Saturday, August 19, 2006

A Little More on Humility...

This past year in my Early Christian Spirituality course at TBS we had a lecture on Basil of Caesarea's theology of humility. His twentieth homily was full of great theological insight and practical suggestions for how to live with greater humility.

One of his suggestions for how to stir up humility is simply to recall one's past sins. It is only possible for me to become proud and think more highly of myself than I ought when I forget what I ought to think of myself--namely, when I forget what I've done and what I deserve from a holy God.

Sometimes, however, instead of genuine humility, I find that meditating on past sins (or even present sinfulness) just produces feelings of guilt and regret. I think about wrong things that I've done and how horrible they were. Then I think about the ongoing consequences of things I've done (how I've made people feel or things that happen to others as a result of my sins) and it just gets worse.

The trouble of course is that my focus is on the wrong place. The thing which should create in me the deepest and truest humility is looking at the cross. Despite what I so often see, the worst consequence of my sin isn't the hurt feelings of other people--it is the death of the Son of God. As the hymnwriter put it:

"Thus while his death my sin displays in all its blackest hue..."
The truth is that while the cross reveals grace and mercy, wrath and justice, it also reveals truth about me. Nowhere do I see the true end of all my sins and my sinful heart better than in the cross.

What is the cross? It is the place where the only one who was ever innocent, the only one who was ever truly pure, was beaten and mocked, whipped and murdered for me. Why? Because that's what my sins deserve.

But the hymnwriter didn't stop there...
"Thus while his death my sin displays in all its blackest hue,
Such is the mystery of grace, it seals my pardon too"
This is the mystery of grace in the wonder of the cross. The only truly beautiful, truly innocent, truly perfect man to walk this earth in nothing but love became the victim of violent hatred--and I was the offender. But yet, in this--the greatest of all travesties, that God would be rejected by man--my pardon is sealed. It is complete. He accomplished it all.

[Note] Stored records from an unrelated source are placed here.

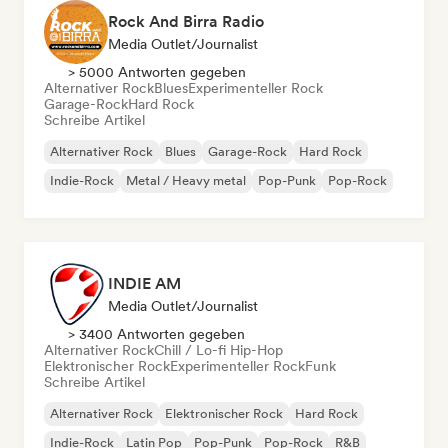
Rock And Birra Radio
Media Outlet/Journalist
> 5000 Antworten gegeben
Alternativer Rock
Blues
Experimenteller Rock
Garage-Rock
Hard Rock
Schreibe Artikel
Alternativer Rock
Blues
Garage-Rock
Hard Rock
Indie-Rock
Metal / Heavy metal
Pop-Punk
Pop-Rock
INDIE AM
Media Outlet/Journalist
> 3400 Antworten gegeben
Alternativer Rock
Chill / Lo-fi Hip-Hop
Elektronischer Rock
Experimenteller Rock
Funk
Schreibe Artikel
Alternativer Rock
Elektronischer Rock
Hard Rock
Indie-Rock
Latin Pop
Pop-Punk
Pop-Rock
R&B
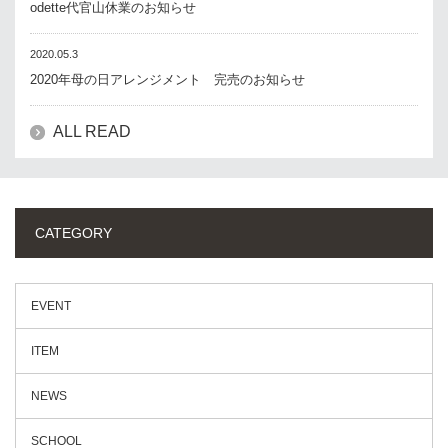
odette代官山休業のお知らせ
2020.05.3
2020年母の日アレンジメント 完売のお知らせ
ALL READ
CATEGORY
EVENT
ITEM
NEWS
SCHOOL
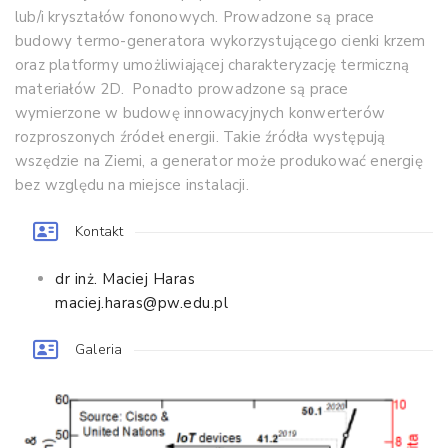
lub/i kryształów fononowych. Prowadzone są prace
budowy termo-generatora wykorzystującego cienki krzem
oraz platformy umożliwiającej charakteryzację termiczną
materiałów 2D. Ponadto prowadzone są prace
wymierzone w budowę innowacyjnych konwerterów
rozproszonych źródeł energii. Takie źródła występują
wszędzie na Ziemi, a generator może produkować energię
bez względu na miejsce instalacji.
Kontakt
dr inż. Maciej Haras
maciej.haras@pw.edu.pl
Galeria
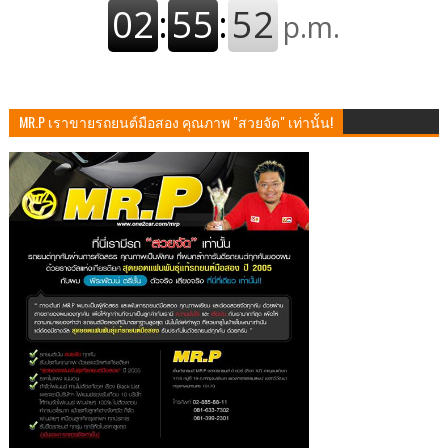
MR.P เราขายรถยนต์มือสอง คุณภาพ "สวยจัด" เท่านั้น!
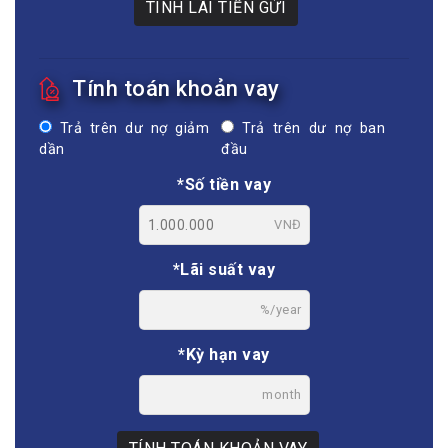
TÍNH LÃI TIỀN GỬI
Tính toán khoản vay
Trả trên dư nợ giảm
Trả trên dư nợ ban
dần
đầu
*Số tiền vay
VNĐ
*Lãi suất vay
%/year
*Kỳ hạn vay
month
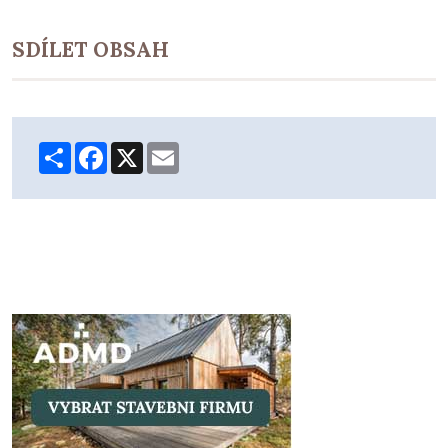
SDÍLET OBSAH
Share
Facebook
X
Email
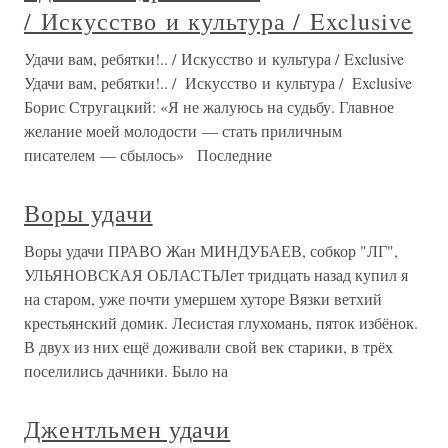
/ Искусство и культура / Exclusive
Удачи вам, ребятки!.. / Искусство и культура / Exclusive
Удачи вам, ребятки!.. / Искусство и культура / Exclusive
Борис Стругацкий: «Я не жалуюсь на судьбу. Главное
желание моей молодости — стать приличным
писателем — сбылось» Последние
Воры удачи
Воры удачи ПРАВО Жан МИНДУБАЕВ, собкор "ЛГ",
УЛЬЯНОВСКАЯ ОБЛАСТЬЛет тридцать назад купил я
на старом, уже почти умершем хуторе Вязки ветхий
крестьянский домик. Лесистая глухомань, пяток избёнок.
В двух из них ещё доживали свой век старики, в трёх
поселились дачники. Было на
Джентльмен удачи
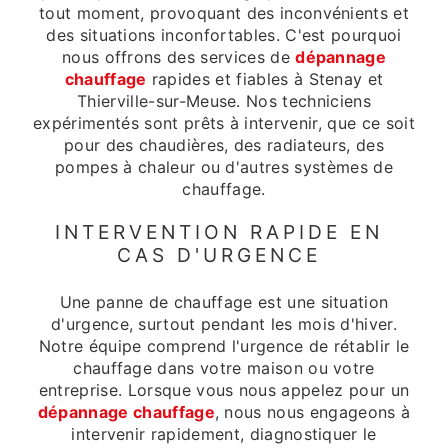
tout moment, provoquant des inconvénients et
des situations inconfortables. C'est pourquoi
nous offrons des services de
dépannage
chauffage
rapides et fiables à Stenay et
Thierville-sur-Meuse. Nos techniciens
expérimentés sont prêts à intervenir, que ce soit
pour des chaudières, des radiateurs, des
pompes à chaleur ou d'autres systèmes de
chauffage.
INTERVENTION RAPIDE EN
CAS D'URGENCE
Une panne de chauffage est une situation
d'urgence, surtout pendant les mois d'hiver.
Notre équipe comprend l'urgence de rétablir le
chauffage dans votre maison ou votre
entreprise. Lorsque vous nous appelez pour un
dépannage chauffage
, nous nous engageons à
intervenir rapidement, diagnostiquer le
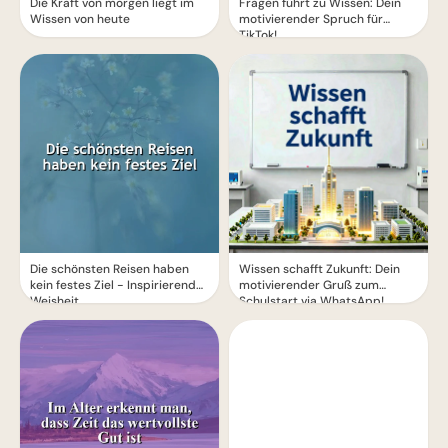
Die Kraft von morgen liegt im
Fragen führt zu Wissen: Dein
Wissen von heute
motivierender Spruch für
TikTok!
Die schönsten Reisen haben
Wissen schafft Zukunft: Dein
kein festes Ziel - Inspirierende
motivierender Gruß zum
Weisheit
Schulstart via WhatsApp!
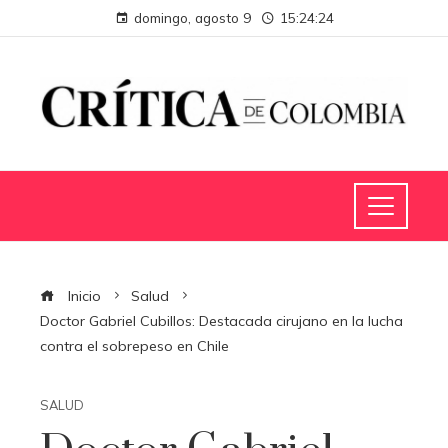
domingo, agosto 9
15:24:25
Inicio
Salud
Doctor Gabriel Cubillos: Destacada cirujano en la lucha
contra el sobrepeso en Chile
SALUD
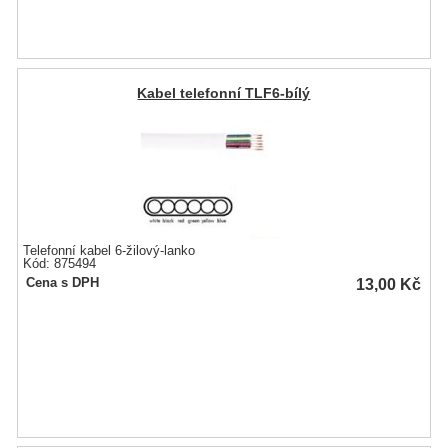
Kabel telefonní TLF6-bílý
Telefonní kabel 6-žilový-lanko
Kód: 875494
13,00
Kč
Cena s DPH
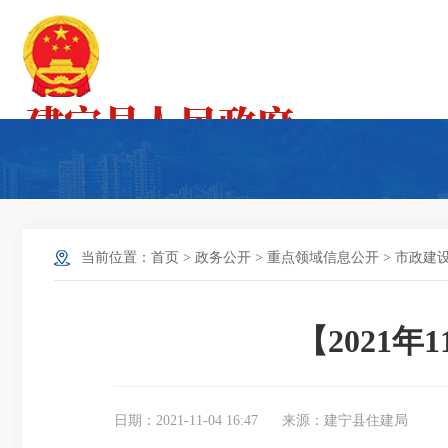
当前位置：
首页
>
政务公开
>
重点领域信息公开
>
市政建
【2021
日期：2021-11-04 16:47
来源：建宁县住建局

In the cross I see the absolute depravity of my sin... the absolute godlessness of my soul left to its own power. If given my way, I would kill God. But here's the irony: in God's grace, my God was killed for me. What wonderful grace!

How can the recipient of such grace know anything but humility? How can pride find a place in any heart which has rightly evaluated the cross?
"Thus while his death my sin displays in all its blackest hue,
Such is the mystery of grace, it seals my pardon too.
With pleasing grief, and mournful joy, my spirit now is filled;
That I should such a life destroy... yet live by him I killed."
Go figure: the answer to something in the Christian's life is to look more to the cross... who would've thought? No fancy programs, no insider-tricks... just look to the cross.

What does it mean that Christ died for me? It means my sin deserved death. If my sin doesn't deserve death, and Christ died, then we mock the cross and make God out to be a liar. The cross, then, was superfluous.

But if my sin was so deep that I would desire the death of God, and that I deserved the eternity of punishment Christ bore on my behalf, then I need to do some serious thinking about who and what I really am. This type of thinking can lead only to deepest despair for those outside of Christ. But it will lead to endless joy and deepest hope for those who have seen their burdens tumble to the sepulchre.

1 comment:

karl said...

Good post! There is probably no sin that I need to confess more often in my life than pride.